Important considerations:

  • Hardware requirements (CPU vs GPU, VRAM, memory).
  • Latency vs throughput trade-offs.
  • Model management, versioning, and monitoring.
  • Safety and abuse prevention controls.

Example outline:

  • Run a model container locally or in your private cloud.
  • Expose a REST or GraphQL endpoint.
  • Integrate your app to call the endpoint with prompts and stream responses if supported.

Cloud-based non-OpenAI providers

Providers to explore:

  • Cohere
  • AI21 Studio
  • Others that offer text generation, summarization, or classification APIs
  • Key considerations: pricing, rate limits, data handling, and SLA

Guiding tips:

  • Vet data handling and retention policies.
  • Use regional endpoints to reduce latency.
  • Combine with on-device or self-hosted for sensitive workflows.

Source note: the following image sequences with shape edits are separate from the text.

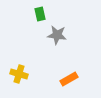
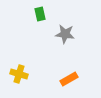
gray star: moved 8 px right, 1 px up
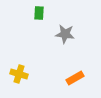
green rectangle: moved 1 px left, 1 px up; rotated 16 degrees clockwise
orange rectangle: moved 6 px right, 1 px up
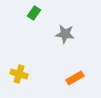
green rectangle: moved 5 px left; rotated 32 degrees clockwise
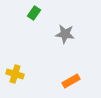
yellow cross: moved 4 px left
orange rectangle: moved 4 px left, 3 px down
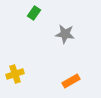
yellow cross: rotated 36 degrees counterclockwise
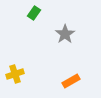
gray star: rotated 30 degrees clockwise
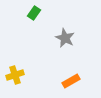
gray star: moved 4 px down; rotated 12 degrees counterclockwise
yellow cross: moved 1 px down
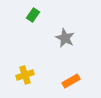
green rectangle: moved 1 px left, 2 px down
yellow cross: moved 10 px right
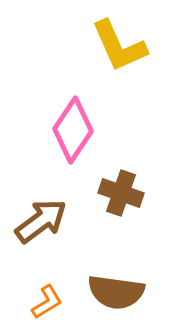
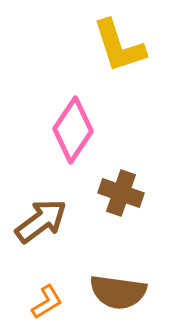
yellow L-shape: rotated 6 degrees clockwise
brown semicircle: moved 2 px right
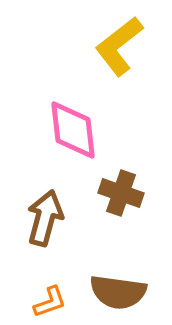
yellow L-shape: rotated 70 degrees clockwise
pink diamond: rotated 40 degrees counterclockwise
brown arrow: moved 4 px right, 3 px up; rotated 38 degrees counterclockwise
orange L-shape: moved 3 px right; rotated 12 degrees clockwise
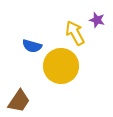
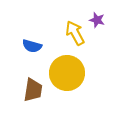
yellow circle: moved 6 px right, 7 px down
brown trapezoid: moved 14 px right, 11 px up; rotated 25 degrees counterclockwise
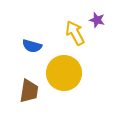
yellow circle: moved 3 px left
brown trapezoid: moved 4 px left, 1 px down
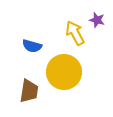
yellow circle: moved 1 px up
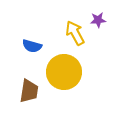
purple star: moved 1 px right; rotated 21 degrees counterclockwise
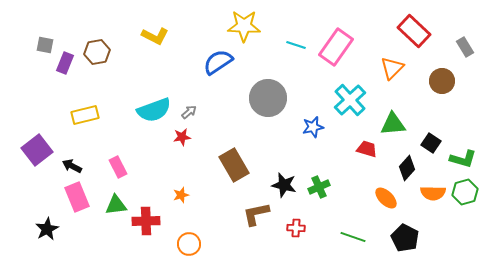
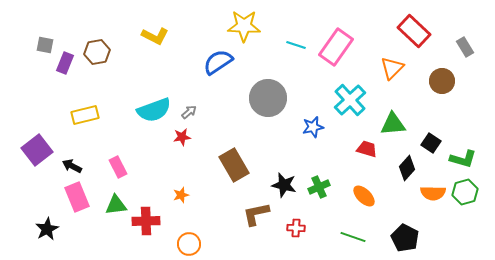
orange ellipse at (386, 198): moved 22 px left, 2 px up
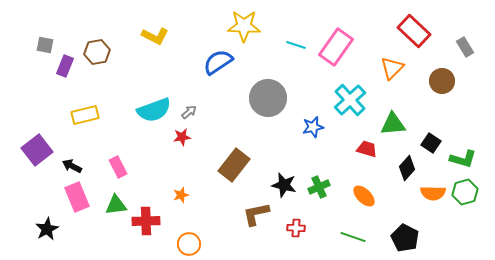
purple rectangle at (65, 63): moved 3 px down
brown rectangle at (234, 165): rotated 68 degrees clockwise
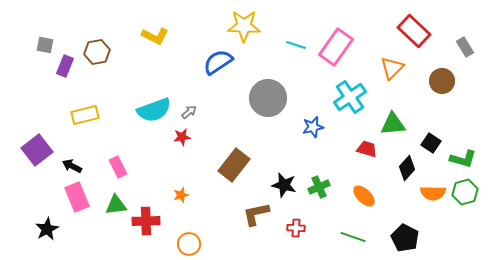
cyan cross at (350, 100): moved 3 px up; rotated 8 degrees clockwise
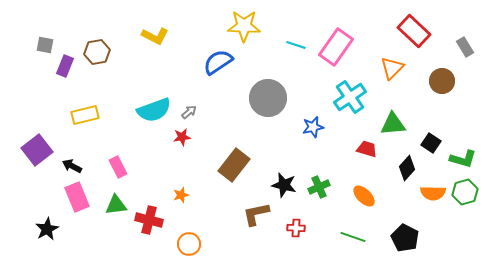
red cross at (146, 221): moved 3 px right, 1 px up; rotated 16 degrees clockwise
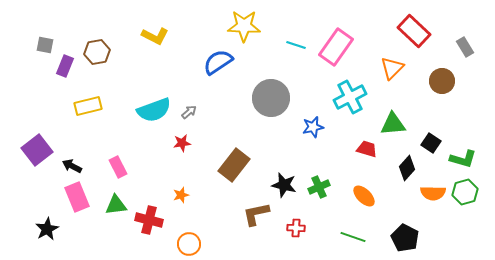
cyan cross at (350, 97): rotated 8 degrees clockwise
gray circle at (268, 98): moved 3 px right
yellow rectangle at (85, 115): moved 3 px right, 9 px up
red star at (182, 137): moved 6 px down
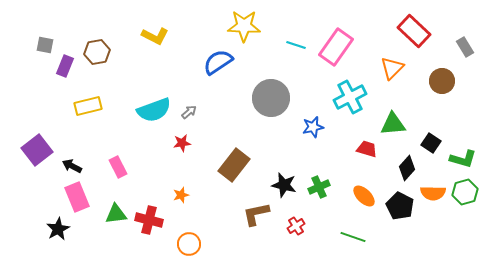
green triangle at (116, 205): moved 9 px down
red cross at (296, 228): moved 2 px up; rotated 36 degrees counterclockwise
black star at (47, 229): moved 11 px right
black pentagon at (405, 238): moved 5 px left, 32 px up
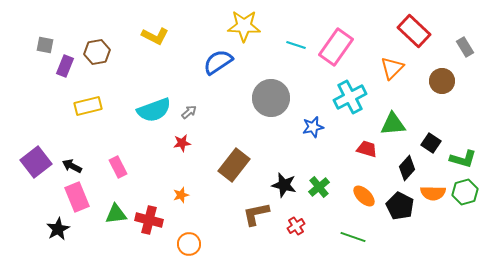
purple square at (37, 150): moved 1 px left, 12 px down
green cross at (319, 187): rotated 15 degrees counterclockwise
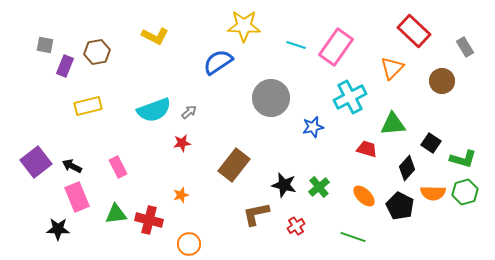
black star at (58, 229): rotated 30 degrees clockwise
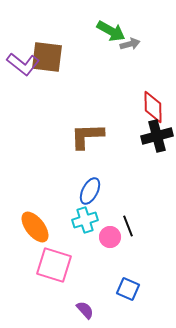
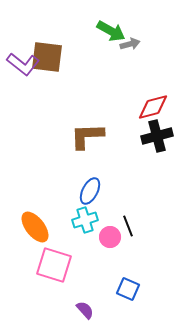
red diamond: rotated 76 degrees clockwise
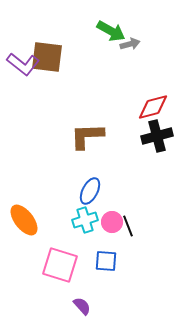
orange ellipse: moved 11 px left, 7 px up
pink circle: moved 2 px right, 15 px up
pink square: moved 6 px right
blue square: moved 22 px left, 28 px up; rotated 20 degrees counterclockwise
purple semicircle: moved 3 px left, 4 px up
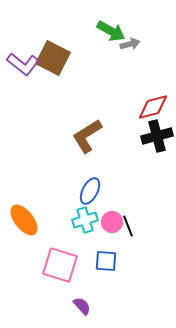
brown square: moved 6 px right, 1 px down; rotated 20 degrees clockwise
brown L-shape: rotated 30 degrees counterclockwise
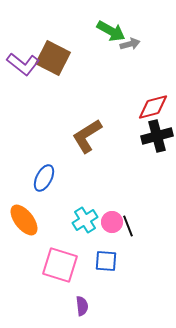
blue ellipse: moved 46 px left, 13 px up
cyan cross: rotated 15 degrees counterclockwise
purple semicircle: rotated 36 degrees clockwise
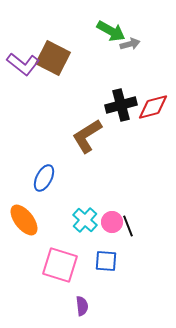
black cross: moved 36 px left, 31 px up
cyan cross: rotated 15 degrees counterclockwise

Building a simple feature: text generation without OpenAI

  • Use a local or hosted endpoint to generate text from a prompt.
  • Implement prompt templates and a lightweight safety guardrail.

Code example (fetching from a local/self-hosted endpoint):

# Call a local inference endpoint
curl -X POST http://localhost:8000/generate \
  -H "Content-Type: application/json" \
  -d '{"prompt":"Summarize the following article: ...","max_tokens":200}'

Code example (client-side fetch in a web app):

async function generateText(prompt) {
  const res = await fetch('/api/generate', {
    method: 'POST',
    headers: { 'Content-Type': 'application/json' },
    body: JSON.stringify({ prompt, max_tokens: 200 })
  });
  return res.json();
}

Performance, privacy, and cost considerations

  • Performance: measure latency, throughput, and model quality; balance with device capabilities.
  • Privacy: prefer on-device or private-cloud deployments for sensitive data.
  • Cost: monitor API usage if using third-party services; consider model size and hardware costs for self-hosted options.
  • Maintenance: plan for model updates, drift monitoring, and content safeguards.

Security and governance

  • Implement input validation and rate limiting to mitigate abuse.
  • Use access controls and secrets management for endpoints.
  • Log and audit AI interactions to meet compliance requirements.
  • Establish content policies and guardrails to prevent unsafe outputs.

Next steps

  • Pick a single AI feature to start (e.g., text summarization) and choose an implementation path (on-device, self-hosted, or cloud provider).
  • Prototype quickly with a minimal model and a simple API, then iterate on latency and accuracy.
  • Plan for data privacy, cost management, and governance from day one.
  • As you grow, consider a hybrid architecture to balance privacy, performance, and scale.